Much will depend on who wins the June 14 presidential election, which will end Mahmoud Ahmadinejad’s controversial tenure as chief executive. Any nuclear deal would be unlikely until after Iran has chosen its next president.
Although official campaigning will not begin until early May, there are 20 candidates who have announced their intentions to run, and all indications are that the election season will be a volatile one.
Besides a growing list of conservative political figures, possible candidates include two former presidents, Ali Akbar Hashemi Rafsanjani and Mohammad Khatami, both of whom are considered to be reformists within the clerical establishment. Like Ahmadinejad, both are viewed with suspicion by clerics who see them as a threat to their continued dominance in politics.
Although Khatami is the most recognizable member of the reformist camp, some analysts believe he is unlikely to expose himself to the risks of a political campaign after a disappointing end to his two-term presidency, which ended in 2005.
Ahmadinejad, meanwhile, is acting like a man who intends to maintain a strong role in Iranian politics even after he leaves office, lobbying hard for his top adviser, former chief of staff Esfandiar Rahim Mashaei, to succeed him.
It is unclear whether the 12-member Guardian Council, a conservative-dominated body that is tasked with vetting presidential candidates, would allow a reformist, or even Mashaei, to run. The presidencies of Rafsanjani and Khatami both saw Iran move away from the anti-Western ideology that had been central to Iran’s identity since the toppling of Shah Mohammad Reza Pahlavi in 1979.

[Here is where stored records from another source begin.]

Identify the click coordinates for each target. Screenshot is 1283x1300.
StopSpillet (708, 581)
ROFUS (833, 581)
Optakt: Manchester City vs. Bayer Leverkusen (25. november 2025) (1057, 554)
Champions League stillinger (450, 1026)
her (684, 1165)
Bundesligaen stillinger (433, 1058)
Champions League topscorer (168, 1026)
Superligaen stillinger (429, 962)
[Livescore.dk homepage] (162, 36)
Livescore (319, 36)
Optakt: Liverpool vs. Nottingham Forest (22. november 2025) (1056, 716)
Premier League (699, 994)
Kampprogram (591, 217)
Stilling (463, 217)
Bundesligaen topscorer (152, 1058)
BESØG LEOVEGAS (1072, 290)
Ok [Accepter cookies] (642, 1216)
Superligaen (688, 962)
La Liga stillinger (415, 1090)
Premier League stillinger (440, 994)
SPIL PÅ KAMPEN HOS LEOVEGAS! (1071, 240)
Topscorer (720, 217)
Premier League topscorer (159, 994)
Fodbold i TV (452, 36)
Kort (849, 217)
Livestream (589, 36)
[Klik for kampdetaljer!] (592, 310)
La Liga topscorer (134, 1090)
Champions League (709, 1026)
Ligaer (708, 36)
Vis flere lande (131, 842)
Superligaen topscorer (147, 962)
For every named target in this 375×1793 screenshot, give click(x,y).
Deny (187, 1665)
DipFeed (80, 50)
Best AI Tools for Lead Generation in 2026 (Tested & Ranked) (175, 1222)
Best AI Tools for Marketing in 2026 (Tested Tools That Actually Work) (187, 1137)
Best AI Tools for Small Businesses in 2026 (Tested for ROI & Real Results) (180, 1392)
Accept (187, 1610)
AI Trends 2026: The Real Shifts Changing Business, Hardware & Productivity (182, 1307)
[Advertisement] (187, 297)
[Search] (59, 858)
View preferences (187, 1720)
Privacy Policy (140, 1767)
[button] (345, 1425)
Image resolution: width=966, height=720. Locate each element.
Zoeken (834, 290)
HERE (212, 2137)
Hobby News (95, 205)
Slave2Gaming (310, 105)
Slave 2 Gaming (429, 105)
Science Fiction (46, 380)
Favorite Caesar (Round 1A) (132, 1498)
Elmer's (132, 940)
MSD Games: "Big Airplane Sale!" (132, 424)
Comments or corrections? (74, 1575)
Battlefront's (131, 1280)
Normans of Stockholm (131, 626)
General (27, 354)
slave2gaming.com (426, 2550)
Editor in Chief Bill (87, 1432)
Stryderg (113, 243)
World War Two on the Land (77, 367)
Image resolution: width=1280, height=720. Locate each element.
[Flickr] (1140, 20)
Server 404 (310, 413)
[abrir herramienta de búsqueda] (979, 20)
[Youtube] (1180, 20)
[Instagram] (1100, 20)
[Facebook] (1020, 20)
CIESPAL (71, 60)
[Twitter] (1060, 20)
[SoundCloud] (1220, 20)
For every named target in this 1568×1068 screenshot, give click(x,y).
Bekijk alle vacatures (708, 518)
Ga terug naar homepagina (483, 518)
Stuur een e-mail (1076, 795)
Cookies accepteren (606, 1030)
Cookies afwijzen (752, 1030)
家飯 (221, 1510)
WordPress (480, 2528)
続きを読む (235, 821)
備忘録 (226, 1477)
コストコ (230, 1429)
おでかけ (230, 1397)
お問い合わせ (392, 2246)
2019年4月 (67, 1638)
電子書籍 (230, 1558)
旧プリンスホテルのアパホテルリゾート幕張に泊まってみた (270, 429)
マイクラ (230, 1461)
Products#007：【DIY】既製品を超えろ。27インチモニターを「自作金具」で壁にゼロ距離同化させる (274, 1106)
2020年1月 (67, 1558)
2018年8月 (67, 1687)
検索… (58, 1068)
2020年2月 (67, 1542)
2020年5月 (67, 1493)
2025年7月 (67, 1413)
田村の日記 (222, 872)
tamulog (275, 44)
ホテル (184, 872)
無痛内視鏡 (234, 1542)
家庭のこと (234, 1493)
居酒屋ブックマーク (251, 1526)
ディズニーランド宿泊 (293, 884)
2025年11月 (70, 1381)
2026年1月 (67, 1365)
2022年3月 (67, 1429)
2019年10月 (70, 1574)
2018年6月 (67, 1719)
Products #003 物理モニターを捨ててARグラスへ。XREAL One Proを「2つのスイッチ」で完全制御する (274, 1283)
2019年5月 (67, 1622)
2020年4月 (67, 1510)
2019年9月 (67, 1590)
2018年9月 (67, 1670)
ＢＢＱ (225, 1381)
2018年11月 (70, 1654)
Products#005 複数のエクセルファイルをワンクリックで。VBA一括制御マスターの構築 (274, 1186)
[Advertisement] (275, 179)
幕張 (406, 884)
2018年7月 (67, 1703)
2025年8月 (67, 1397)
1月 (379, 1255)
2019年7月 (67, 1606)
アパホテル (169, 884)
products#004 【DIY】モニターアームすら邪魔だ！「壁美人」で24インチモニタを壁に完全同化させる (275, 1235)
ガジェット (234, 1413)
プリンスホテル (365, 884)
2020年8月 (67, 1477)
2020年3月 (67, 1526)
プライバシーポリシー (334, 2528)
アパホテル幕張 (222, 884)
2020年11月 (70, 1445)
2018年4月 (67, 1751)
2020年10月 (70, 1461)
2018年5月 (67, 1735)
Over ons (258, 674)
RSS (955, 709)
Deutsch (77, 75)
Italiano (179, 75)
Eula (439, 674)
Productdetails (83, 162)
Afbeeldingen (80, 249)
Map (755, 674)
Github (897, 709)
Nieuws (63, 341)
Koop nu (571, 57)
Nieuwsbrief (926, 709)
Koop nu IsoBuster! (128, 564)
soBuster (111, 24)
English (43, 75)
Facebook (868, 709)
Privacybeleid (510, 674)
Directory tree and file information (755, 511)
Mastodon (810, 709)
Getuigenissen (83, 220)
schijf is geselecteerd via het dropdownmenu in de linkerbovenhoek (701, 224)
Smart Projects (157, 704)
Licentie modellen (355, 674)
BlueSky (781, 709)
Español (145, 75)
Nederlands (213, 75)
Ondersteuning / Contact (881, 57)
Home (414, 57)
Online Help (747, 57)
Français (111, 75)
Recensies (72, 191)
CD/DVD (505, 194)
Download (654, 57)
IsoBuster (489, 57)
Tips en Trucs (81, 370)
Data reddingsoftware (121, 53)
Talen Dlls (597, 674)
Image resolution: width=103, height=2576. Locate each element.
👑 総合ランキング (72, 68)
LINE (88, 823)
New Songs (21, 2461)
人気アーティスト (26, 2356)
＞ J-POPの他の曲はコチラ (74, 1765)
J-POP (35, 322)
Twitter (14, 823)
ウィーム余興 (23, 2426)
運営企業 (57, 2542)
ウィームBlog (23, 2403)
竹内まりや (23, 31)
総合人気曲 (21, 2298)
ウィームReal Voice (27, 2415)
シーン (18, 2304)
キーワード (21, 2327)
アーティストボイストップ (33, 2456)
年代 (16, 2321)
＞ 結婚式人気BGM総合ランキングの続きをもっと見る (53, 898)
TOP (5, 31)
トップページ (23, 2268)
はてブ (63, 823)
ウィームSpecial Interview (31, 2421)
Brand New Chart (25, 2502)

But the prospect of a wider field of candidates has enlivened a race that most observers had thought would include only conservatives closely aligned with Iran’s supreme leader, Ayatollah Ali Khamenei.
“What seems to be happening in the run-up to the elections is the shifting of alliances and enmities on an immense scale between a wide range of the political elite — far wider than was predicted by Western analysts even three months ago,” said Kevan Harris, a Princeton University sociologist who conducts research on Iran’s economy and travels regularly to the country.
Whoever wins will inherit a series of challenges and opportunities that no previous Iranian president has faced.